▶ _Assigned task_: Within the material below, locate the line with "Bedah Umum & Bariatrik Upper GIT" and the line with "quand ça sera", then return those two lines and all lines between them, exactly as written.

── Records provided

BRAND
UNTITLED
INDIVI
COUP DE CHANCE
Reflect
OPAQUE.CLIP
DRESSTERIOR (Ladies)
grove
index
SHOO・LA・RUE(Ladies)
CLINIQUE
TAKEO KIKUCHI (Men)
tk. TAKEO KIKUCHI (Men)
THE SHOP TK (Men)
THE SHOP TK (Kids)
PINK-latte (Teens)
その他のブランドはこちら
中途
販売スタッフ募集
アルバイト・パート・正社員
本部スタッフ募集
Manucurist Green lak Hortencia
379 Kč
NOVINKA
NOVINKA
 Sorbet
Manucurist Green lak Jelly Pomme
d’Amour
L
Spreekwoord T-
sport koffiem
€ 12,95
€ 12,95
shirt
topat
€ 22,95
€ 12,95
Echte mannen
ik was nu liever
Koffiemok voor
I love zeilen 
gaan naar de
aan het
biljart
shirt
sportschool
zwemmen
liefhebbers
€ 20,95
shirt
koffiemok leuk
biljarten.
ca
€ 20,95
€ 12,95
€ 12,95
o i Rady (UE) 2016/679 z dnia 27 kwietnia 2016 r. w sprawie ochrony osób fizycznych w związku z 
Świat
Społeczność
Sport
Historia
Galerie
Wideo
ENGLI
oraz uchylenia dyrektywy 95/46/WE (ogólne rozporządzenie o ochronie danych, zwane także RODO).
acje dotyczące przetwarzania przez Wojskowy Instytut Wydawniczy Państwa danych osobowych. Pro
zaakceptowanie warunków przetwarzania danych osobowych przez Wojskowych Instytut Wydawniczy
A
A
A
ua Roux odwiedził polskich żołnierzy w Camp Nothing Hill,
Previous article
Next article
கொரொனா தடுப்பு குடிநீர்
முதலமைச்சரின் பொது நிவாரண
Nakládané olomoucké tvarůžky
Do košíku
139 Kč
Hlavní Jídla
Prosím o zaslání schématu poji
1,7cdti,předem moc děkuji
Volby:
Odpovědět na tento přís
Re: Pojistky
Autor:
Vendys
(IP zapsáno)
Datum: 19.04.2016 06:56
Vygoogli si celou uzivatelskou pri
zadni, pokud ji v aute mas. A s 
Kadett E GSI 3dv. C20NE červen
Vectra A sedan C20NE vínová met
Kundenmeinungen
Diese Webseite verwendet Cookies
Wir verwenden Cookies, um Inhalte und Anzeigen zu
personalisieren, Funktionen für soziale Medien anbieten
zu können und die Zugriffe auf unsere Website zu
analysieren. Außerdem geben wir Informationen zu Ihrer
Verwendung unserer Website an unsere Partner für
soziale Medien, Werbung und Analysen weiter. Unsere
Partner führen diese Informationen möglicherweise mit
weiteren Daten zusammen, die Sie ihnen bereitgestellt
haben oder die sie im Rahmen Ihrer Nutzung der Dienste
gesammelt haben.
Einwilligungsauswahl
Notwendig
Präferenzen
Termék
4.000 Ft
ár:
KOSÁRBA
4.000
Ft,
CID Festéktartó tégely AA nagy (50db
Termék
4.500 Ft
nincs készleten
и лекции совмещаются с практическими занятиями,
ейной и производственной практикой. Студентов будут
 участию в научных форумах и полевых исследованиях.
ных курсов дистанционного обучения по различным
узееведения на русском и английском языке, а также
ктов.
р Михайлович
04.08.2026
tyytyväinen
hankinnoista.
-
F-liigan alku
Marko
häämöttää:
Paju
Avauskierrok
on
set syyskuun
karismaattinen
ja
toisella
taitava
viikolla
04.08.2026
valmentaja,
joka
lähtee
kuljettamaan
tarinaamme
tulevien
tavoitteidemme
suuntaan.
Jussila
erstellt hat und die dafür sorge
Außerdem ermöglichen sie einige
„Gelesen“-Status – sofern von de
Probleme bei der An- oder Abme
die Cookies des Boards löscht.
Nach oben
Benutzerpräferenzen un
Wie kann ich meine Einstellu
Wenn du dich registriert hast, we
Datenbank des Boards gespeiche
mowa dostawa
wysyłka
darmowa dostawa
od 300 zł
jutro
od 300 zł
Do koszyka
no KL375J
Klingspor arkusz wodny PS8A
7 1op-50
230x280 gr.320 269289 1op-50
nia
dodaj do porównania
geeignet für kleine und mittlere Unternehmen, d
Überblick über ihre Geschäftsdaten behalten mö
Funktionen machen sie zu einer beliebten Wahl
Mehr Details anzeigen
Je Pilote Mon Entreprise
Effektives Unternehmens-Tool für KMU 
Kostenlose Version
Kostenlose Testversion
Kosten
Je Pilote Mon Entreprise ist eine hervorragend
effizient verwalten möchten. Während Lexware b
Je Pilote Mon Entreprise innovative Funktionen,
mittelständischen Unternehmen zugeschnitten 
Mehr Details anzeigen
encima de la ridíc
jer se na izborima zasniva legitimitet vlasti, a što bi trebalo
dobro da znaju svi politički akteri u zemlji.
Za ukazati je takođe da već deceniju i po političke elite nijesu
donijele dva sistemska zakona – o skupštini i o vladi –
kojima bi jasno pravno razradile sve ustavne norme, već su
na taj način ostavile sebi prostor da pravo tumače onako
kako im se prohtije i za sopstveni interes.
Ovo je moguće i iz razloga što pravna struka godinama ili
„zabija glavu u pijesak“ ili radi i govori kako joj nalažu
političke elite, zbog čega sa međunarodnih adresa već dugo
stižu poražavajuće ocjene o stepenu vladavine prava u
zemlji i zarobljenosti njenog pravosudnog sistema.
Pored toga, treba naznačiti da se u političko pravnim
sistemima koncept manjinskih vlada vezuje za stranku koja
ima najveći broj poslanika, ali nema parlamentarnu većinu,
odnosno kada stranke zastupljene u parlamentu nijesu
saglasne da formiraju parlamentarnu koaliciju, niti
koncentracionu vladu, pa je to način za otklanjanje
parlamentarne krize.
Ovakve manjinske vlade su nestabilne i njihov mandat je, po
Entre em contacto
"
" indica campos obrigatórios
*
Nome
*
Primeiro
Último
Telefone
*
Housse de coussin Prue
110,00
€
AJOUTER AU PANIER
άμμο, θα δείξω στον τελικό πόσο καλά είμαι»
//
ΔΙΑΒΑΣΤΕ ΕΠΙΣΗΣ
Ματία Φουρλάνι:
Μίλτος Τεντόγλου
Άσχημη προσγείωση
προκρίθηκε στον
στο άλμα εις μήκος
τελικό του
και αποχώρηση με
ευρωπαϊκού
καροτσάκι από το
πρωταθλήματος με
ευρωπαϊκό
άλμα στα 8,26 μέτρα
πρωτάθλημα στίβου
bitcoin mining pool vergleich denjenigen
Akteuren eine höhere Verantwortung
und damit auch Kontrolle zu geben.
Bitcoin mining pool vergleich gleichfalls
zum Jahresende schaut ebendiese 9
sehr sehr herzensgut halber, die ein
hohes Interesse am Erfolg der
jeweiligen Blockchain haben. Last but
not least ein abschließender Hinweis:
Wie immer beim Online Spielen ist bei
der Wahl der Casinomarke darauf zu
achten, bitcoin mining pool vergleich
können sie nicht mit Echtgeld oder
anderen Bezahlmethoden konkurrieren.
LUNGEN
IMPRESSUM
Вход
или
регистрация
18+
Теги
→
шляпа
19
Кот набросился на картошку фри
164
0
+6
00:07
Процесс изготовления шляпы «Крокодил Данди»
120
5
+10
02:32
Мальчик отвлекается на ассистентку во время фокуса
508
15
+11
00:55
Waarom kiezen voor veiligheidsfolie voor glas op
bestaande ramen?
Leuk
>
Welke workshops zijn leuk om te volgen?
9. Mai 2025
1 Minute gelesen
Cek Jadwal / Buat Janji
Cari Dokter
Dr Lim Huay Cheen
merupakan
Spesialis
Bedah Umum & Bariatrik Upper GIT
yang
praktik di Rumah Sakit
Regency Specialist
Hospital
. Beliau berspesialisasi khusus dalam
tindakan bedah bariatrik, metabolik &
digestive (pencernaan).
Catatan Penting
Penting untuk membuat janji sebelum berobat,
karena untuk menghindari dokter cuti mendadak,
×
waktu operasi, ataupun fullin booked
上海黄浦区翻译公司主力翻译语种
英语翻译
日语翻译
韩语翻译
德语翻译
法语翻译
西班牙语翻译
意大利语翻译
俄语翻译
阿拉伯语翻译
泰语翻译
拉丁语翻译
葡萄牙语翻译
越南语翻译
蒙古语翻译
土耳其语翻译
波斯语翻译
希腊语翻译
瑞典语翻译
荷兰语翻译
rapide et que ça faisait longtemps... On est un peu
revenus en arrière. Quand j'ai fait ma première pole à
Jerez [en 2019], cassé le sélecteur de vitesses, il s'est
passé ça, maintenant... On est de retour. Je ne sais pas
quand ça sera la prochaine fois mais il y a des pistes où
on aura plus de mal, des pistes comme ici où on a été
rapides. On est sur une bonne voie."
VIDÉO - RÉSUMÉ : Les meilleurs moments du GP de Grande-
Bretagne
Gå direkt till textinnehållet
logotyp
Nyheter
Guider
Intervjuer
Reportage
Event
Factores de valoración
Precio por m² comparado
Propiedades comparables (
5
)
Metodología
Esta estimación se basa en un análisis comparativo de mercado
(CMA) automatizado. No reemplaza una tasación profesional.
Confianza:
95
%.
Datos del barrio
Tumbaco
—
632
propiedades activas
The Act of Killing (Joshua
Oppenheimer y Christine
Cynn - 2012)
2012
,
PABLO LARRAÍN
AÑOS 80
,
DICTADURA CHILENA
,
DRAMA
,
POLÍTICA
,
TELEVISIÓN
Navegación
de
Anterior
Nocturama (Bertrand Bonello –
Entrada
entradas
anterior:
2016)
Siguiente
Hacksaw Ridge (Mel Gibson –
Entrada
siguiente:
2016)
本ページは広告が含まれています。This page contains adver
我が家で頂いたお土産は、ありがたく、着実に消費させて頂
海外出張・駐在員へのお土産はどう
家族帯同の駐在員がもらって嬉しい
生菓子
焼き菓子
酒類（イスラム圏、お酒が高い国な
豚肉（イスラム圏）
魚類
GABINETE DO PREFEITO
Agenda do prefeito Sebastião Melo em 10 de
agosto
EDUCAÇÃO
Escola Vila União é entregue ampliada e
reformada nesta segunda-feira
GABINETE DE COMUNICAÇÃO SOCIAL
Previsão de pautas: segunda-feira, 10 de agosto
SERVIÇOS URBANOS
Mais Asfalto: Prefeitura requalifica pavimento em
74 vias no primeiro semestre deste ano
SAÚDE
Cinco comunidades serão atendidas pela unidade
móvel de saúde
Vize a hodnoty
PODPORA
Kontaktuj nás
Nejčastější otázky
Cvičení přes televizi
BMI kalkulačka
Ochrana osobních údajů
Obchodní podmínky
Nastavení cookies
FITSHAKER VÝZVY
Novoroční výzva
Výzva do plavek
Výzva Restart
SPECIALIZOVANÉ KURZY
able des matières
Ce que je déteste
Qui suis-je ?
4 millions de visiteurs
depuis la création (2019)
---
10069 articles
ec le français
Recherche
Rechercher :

────

▶ _Output below_:
Bedah Umum & Bariatrik Upper GIT
yang
praktik di Rumah Sakit
Regency Specialist
Hospital
. Beliau berspesialisasi khusus dalam
tindakan bedah bariatrik, metabolik &
digestive (pencernaan).
Catatan Penting
Penting untuk membuat janji sebelum berobat,
karena untuk menghindari dokter cuti mendadak,
×
waktu operasi, ataupun fullin booked
上海黄浦区翻译公司主力翻译语种
英语翻译
日语翻译
韩语翻译
德语翻译
法语翻译
西班牙语翻译
意大利语翻译
俄语翻译
阿拉伯语翻译
泰语翻译
拉丁语翻译
葡萄牙语翻译
越南语翻译
蒙古语翻译
土耳其语翻译
波斯语翻译
希腊语翻译
瑞典语翻译
荷兰语翻译
rapide et que ça faisait longtemps... On est un peu
revenus en arrière. Quand j'ai fait ma première pole à
Jerez [en 2019], cassé le sélecteur de vitesses, il s'est
passé ça, maintenant... On est de retour. Je ne sais pas
quand ça sera la prochaine fois mais il y a des pistes où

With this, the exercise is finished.